### GIVEN ENTRIES
● ● ●

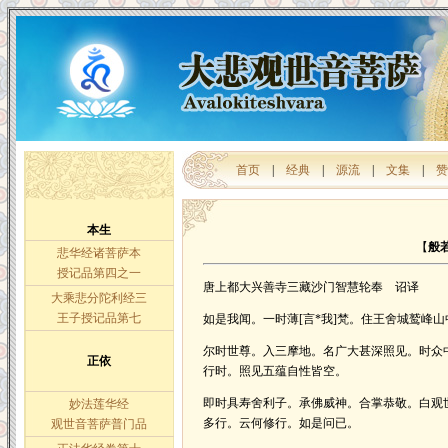
首页
|
经典
|
源流
|
文集
|
赞
本生
【
般
悲华经诸菩萨本
授记品第四之一
唐上都大兴善寺三藏沙门智慧轮奉 诏译
大乘悲分陀利经三
王子授记品第七
如是我闻。一时薄[言*我]梵。住王舍城鹫峰
尔时世尊。入三摩地。名广大甚深照见。时众
正依
行时。照见五蕴自性皆空。
即时具寿舍利子。承佛威神。合掌恭敬。白观
妙法莲华经
多行。云何修行。如是问已。
观世音菩萨普门品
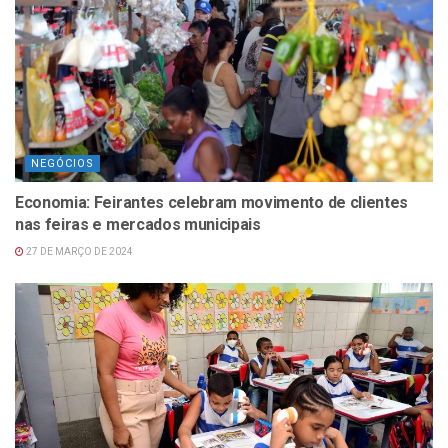
NEGÓCIOS
Economia: Feirantes celebram movimento de clientes
nas feiras e mercados municipais
27 DE MARÇO DE 2024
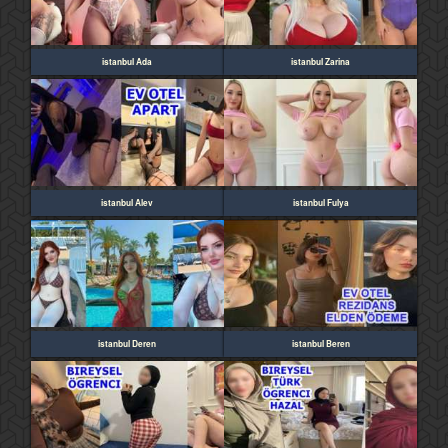
istanbul Ada
istanbul Zarina
istanbul Alev
istanbul Fulya
istanbul Deren
istanbul Beren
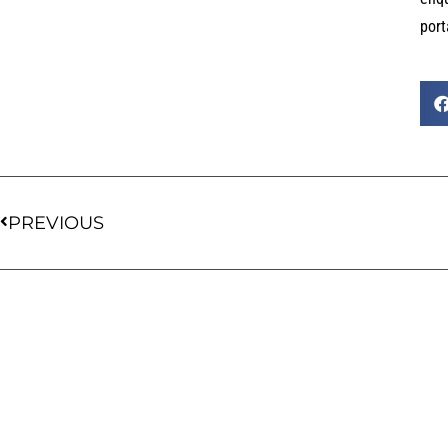
port
PREVIOUS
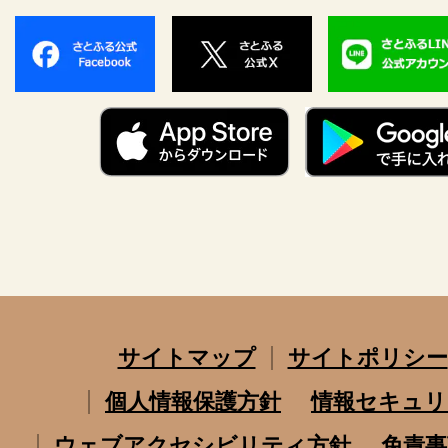
サイトマップ
サイトポリシー
個人情報保護方針
情報セキュリ
ウェブアクセシビリティ方針
免責事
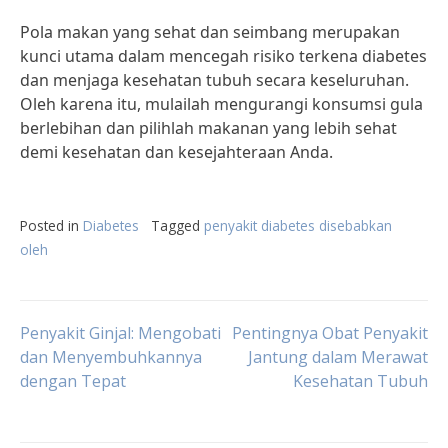
Pola makan yang sehat dan seimbang merupakan
kunci utama dalam mencegah risiko terkena diabetes
dan menjaga kesehatan tubuh secara keseluruhan.
Oleh karena itu, mulailah mengurangi konsumsi gula
berlebihan dan pilihlah makanan yang lebih sehat
demi kesehatan dan kesejahteraan Anda.
Posted in
Diabetes
Tagged
penyakit diabetes disebabkan
oleh
Post
Penyakit Ginjal: Mengobati
Pentingnya Obat Penyakit
dan Menyembuhkannya
Jantung dalam Merawat
dengan Tepat
Kesehatan Tubuh
navigation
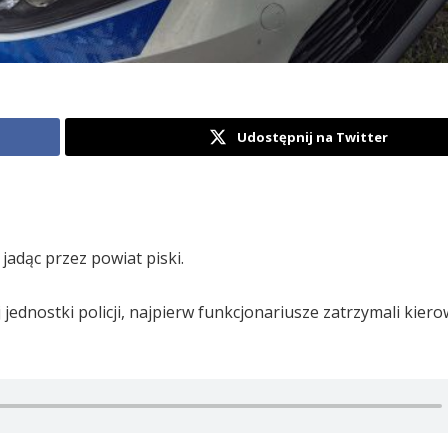
Udostępnij na Twitter
jadąc przez powiat piski.
jednostki policji, najpierw funkcjonariusze zatrzymali kier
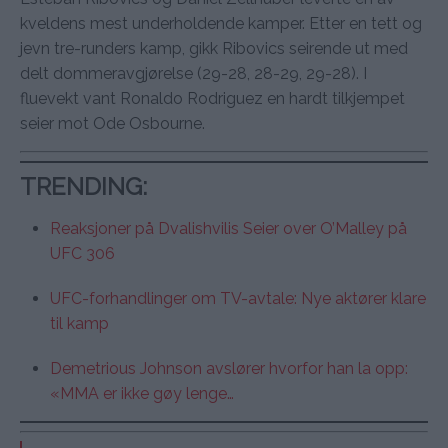
kveldens mest underholdende kamper. Etter en tett og
jevn tre-runders kamp, gikk Ribovics seirende ut med
delt dommeravgjørelse (29-28, 28-29, 29-28). I
fluevekt vant Ronaldo Rodriguez en hardt tilkjempet
seier mot Ode Osbourne.
TRENDING
:
Reaksjoner på Dvalishvilis Seier over O’Malley på
UFC 306
UFC-forhandlinger om TV-avtale: Nye aktører klare
til kamp
Demetrious Johnson avslører hvorfor han la opp:
«MMA er ikke gøy lenge…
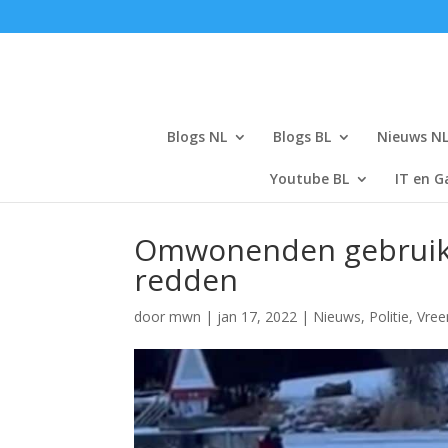
Blogs NL
Blogs BL
Nieuws N
Youtube BL
IT en G
Omwonenden gebruiken
redden
door
mwn
|
jan 17, 2022
|
Nieuws
,
Politie
,
Vre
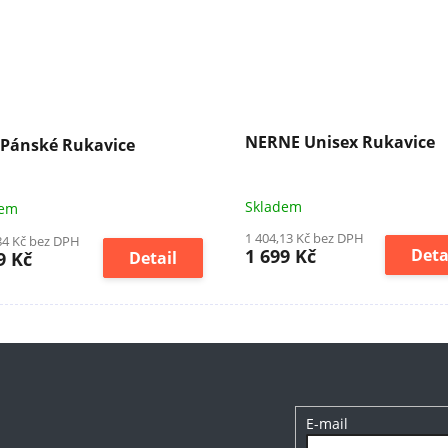
NERNE Unisex Rukavice
Pánské Rukavice
Skladem
dem
1 404,13 Kč bez DPH
84 Kč bez DPH
1 699 Kč
Deta
9 Kč
Detail
E-mail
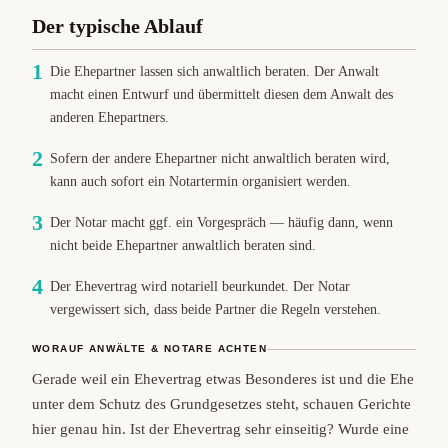
Der typische Ablauf
Die Ehepartner lassen sich anwaltlich beraten. Der Anwalt
macht einen Entwurf und übermittelt diesen dem Anwalt des
anderen Ehepartners.
Sofern der andere Ehepartner nicht anwaltlich beraten wird,
kann auch sofort ein Notartermin organisiert werden.
Der Notar macht ggf. ein Vorgespräch — häufig dann, wenn
nicht beide Ehepartner anwaltlich beraten sind.
Der Ehevertrag wird notariell beurkundet. Der Notar
vergewissert sich, dass beide Partner die Regeln verstehen.
WORAUF ANWÄLTE & NOTARE ACHTEN
Gerade weil ein Ehevertrag etwas Besonderes ist und die Ehe
unter dem Schutz des Grundgesetzes steht, schauen Gerichte
hier genau hin. Ist der Ehevertrag sehr einseitig? Wurde eine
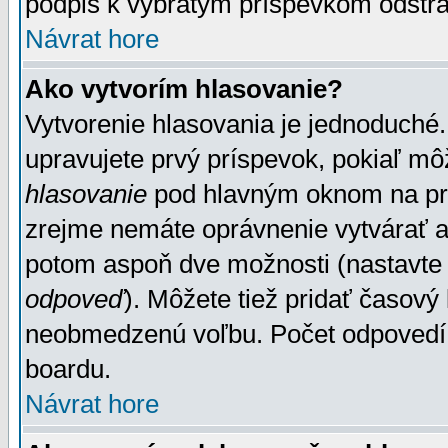
podpis k vybratým príspevkom odstrá
Návrat hore
Ako vytvorím hlasovanie?
Vytvorenie hlasovania je jednoduché.
upravujete prvý príspevok, pokiaľ môž
hlasovanie
pod hlavným oknom na prid
zrejme nemáte oprávnenie vytvárať an
potom aspoň dve možnosti (nastavte 
odpoveď
). Môžete tiež pridať časový
neobmedzenú voľbu. Počet odpovedí, 
boardu.
Návrat hore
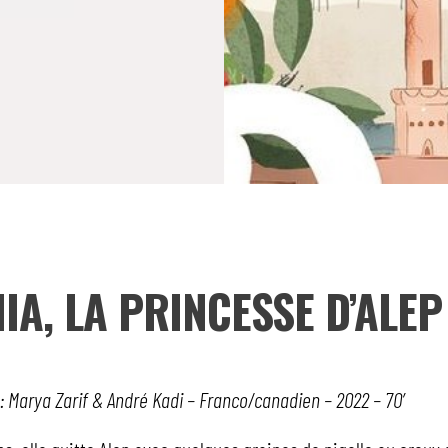
IA, LA PRINCESSE D’ALEP
: Marya Zarif & André Kadi – Franco/canadien – 2022 – 70′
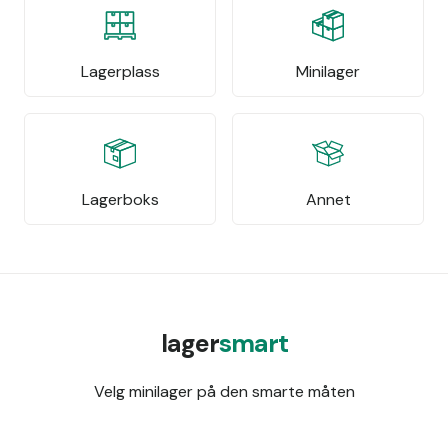
Lagerplass
Minilager
Lagerboks
Annet
lager
smart
Velg minilager på den smarte måten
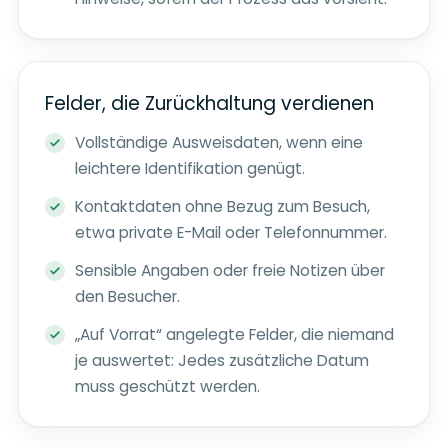
Felder, die Zurückhaltung verdienen
Vollständige Ausweisdaten, wenn eine
leichtere Identifikation genügt.
Kontaktdaten ohne Bezug zum Besuch,
etwa private E-Mail oder Telefonnummer.
Sensible Angaben oder freie Notizen über
den Besucher.
„Auf Vorrat“ angelegte Felder, die niemand
je auswertet: Jedes zusätzliche Datum
muss geschützt werden.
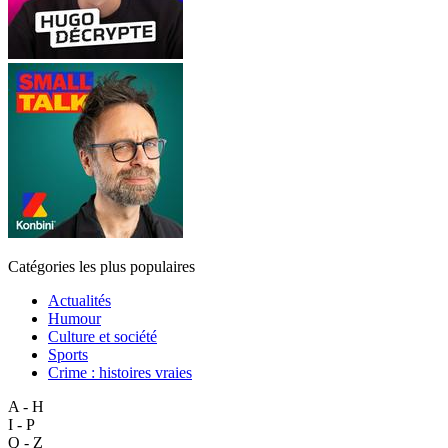
Catégories les plus populaires
Actualités
Humour
Culture et société
Sports
Crime : histoires vraies
A - H
I - P
Q - Z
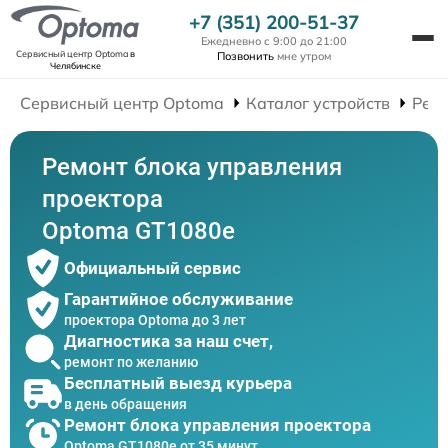
+7 (351) 200-51-37
Ежедневно с 9:00 до 21:00
Сервисный центр Optoma
в
Позвонить
мне утром
Челябинске
Сервисный центр Optoma
Каталог устройств
Рем
Ремонт блока управления
проектора
Optoma GT1080e
Официальный сервис
Гарантийное обслуживание
проектора Optoma до 3 лет
Диагностика за наш счет,
ремонт по желанию
Бесплатный выезд курьера
в день обращения
Ремонт блока управления проектора
Optoma GT1080e от 35 минут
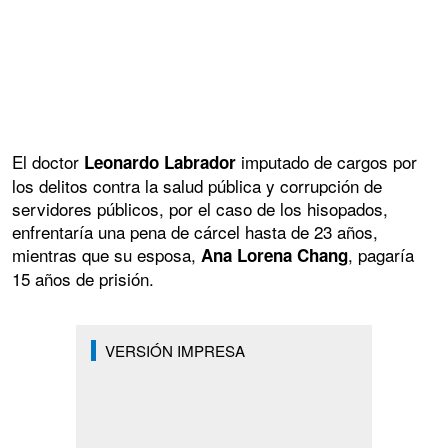
El doctor
imputado de cargos por
Leonardo Labrador
los delitos contra la salud pública y corrupción de
servidores públicos, por el caso de los hisopados,
enfrentaría una pena de cárcel hasta de 23 años,
mientras que su esposa,
, pagaría
Ana Lorena Chang
15 años de prisión.
VERSIÓN IMPRESA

● ● ●

### WORK TO COMPLETE
All of the entries need to be retyped word for word, pictures excluded.

### OUTPUT
首页
|
经典
|
源流
|
文集
|
赞
本生
【
般
悲华经诸菩萨本
授记品第四之一
唐上都大兴善寺三藏沙门智慧轮奉 诏译
大乘悲分陀利经三
王子授记品第七
如是我闻。一时薄[言*我]梵。住王舍城鹫峰
尔时世尊。入三摩地。名广大甚深照见。时众
正依
行时。照见五蕴自性皆空。
即时具寿舍利子。承佛威神。合掌恭敬。白观
妙法莲华经
多行。云何修行。如是问已。
观世音菩萨普门品
NEGÓCIOS
Economia: Feirantes celebram movimento de clientes
nas feiras e mercados municipais
27 DE MARÇO DE 2024
istanbul Ada
istanbul Zarina
istanbul Alev
istanbul Fulya
istanbul Deren
istanbul Beren
port
PREVIOUS
サイトマップ
サイトポリシー
個人情報保護方針
情報セキュリ
ウェブアクセシビリティ方針
免責事
Pola makan yang sehat dan seimbang merupakan
kunci utama dalam mencegah risiko terkena diabetes
dan menjaga kesehatan tubuh secara keseluruhan.
Oleh karena itu, mulailah mengurangi konsumsi gula
berlebihan dan pilihlah makanan yang lebih sehat
demi kesehatan dan kesejahteraan Anda.
Posted in
Diabetes
Tagged
penyakit diabetes disebabkan
oleh
Post
Penyakit Ginjal: Mengobati
Pentingnya Obat Penyakit
dan Menyembuhkannya
Jantung dalam Merawat
dengan Tepat
Kesehatan Tubuh
navigation
Udostępnij na Twitter
jadąc przez powiat piski.
jednostki policji, najpierw funkcjonariusze zatrzymali kier
kveldens mest underholdende kamper. Etter en tett og
jevn tre-runders kamp, gikk Ribovics seirende ut med
delt dommeravgjørelse (29-28, 28-29, 29-28). I
fluevekt vant Ronaldo Rodriguez en hardt tilkjempet
seier mot Ode Osbourne.
TRENDING
:
Reaksjoner på Dvalishvilis Seier over O’Malley på
UFC 306
UFC-forhandlinger om TV-avtale: Nye aktører klare
til kamp
Demetrious Johnson avslører hvorfor han la opp:
«MMA er ikke gøy lenge…
Blogs NL
Blogs BL
Nieuws N
Youtube BL
IT en G
Omwonenden gebruiken
redden
door
mwn
|
jan 17, 2022
|
Nieuws
,
Politie
,
Vre
NERNE Unisex Rukavice
Pánské Rukavice
Skladem
dem
1 404,13 Kč bez DPH
84 Kč bez DPH
1 699 Kč
Deta
9 Kč
Detail
E-mail
Der typische Ablauf
Die Ehepartner lassen sich anwaltlich beraten. Der Anwalt
macht einen Entwurf und übermittelt diesen dem Anwalt des
anderen Ehepartners.
Sofern der andere Ehepartner nicht anwaltlich beraten wird,
kann auch sofort ein Notartermin organisiert werden.
Der Notar macht ggf. ein Vorgespräch — häufig dann, wenn
nicht beide Ehepartner anwaltlich beraten sind.
Der Ehevertrag wird notariell beurkundet. Der Notar
vergewissert sich, dass beide Partner die Regeln verstehen.
WORAUF ANWÄLTE & NOTARE ACHTEN
Gerade weil ein Ehevertrag etwas Besonderes ist und die Ehe
unter dem Schutz des Grundgesetzes steht, schauen Gerichte
hier genau hin. Ist der Ehevertrag sehr einseitig? Wurde eine
podpis k vybratým príspevkom odstrá
Návrat hore
Ako vytvorím hlasovanie?
Vytvorenie hlasovania je jednoduché.
upravujete prvý príspevok, pokiaľ môž
hlasovanie
pod hlavným oknom na prid
zrejme nemáte oprávnenie vytvárať an
potom aspoň dve možnosti (nastavte 
odpoveď
). Môžete tiež pridať časový
neobmedzenú voľbu. Počet odpovedí, 
boardu.
Návrat hore
IA, LA PRINCESSE D’ALEP
: Marya Zarif & André Kadi – Franco/canadien – 2022 – 70′
Lagerplass
Minilager
Lagerboks
Annet
lager
smart
Velg minilager på den smarte måten
Felder, die Zurückhaltung verdienen
Vollständige Ausweisdaten, wenn eine
leichtere Identifikation genügt.
Kontaktdaten ohne Bezug zum Besuch,
etwa private E-Mail oder Telefonnummer.
Sensible Angaben oder freie Notizen über
den Besucher.
„Auf Vorrat“ angelegte Felder, die niemand
je auswertet: Jedes zusätzliche Datum
muss geschützt werden.
Catégories les plus populaires
Actualités
Humour
Culture et société
Sports
Crime : histoires vraies
A - H
I - P
Q - Z
+7 (351) 200-51-37
Ежедневно с 9:00 до 21:00
Сервисный центр Optoma
в
Позвонить
мне утром
Челябинске
Сервисный центр Optoma
Каталог устройств
Рем
Ремонт блока управления
проектора
Optoma GT1080e
Официальный сервис
Гарантийное обслуживание
проектора Optoma до 3 лет
Диагностика за наш счет,
ремонт по желанию
Бесплатный выезд курьера
в день обращения
Ремонт блока управления проектора
Optoma GT1080e от 35 минут
El doctor
imputado de cargos por
Leonardo Labrador
los delitos contra la salud pública y corrupción de
servidores públicos, por el caso de los hisopados,
enfrentaría una pena de cárcel hasta de 23 años,
mientras que su esposa,
, pagaría
Ana Lorena Chang
15 años de prisión.
VERSIÓN IMPRESA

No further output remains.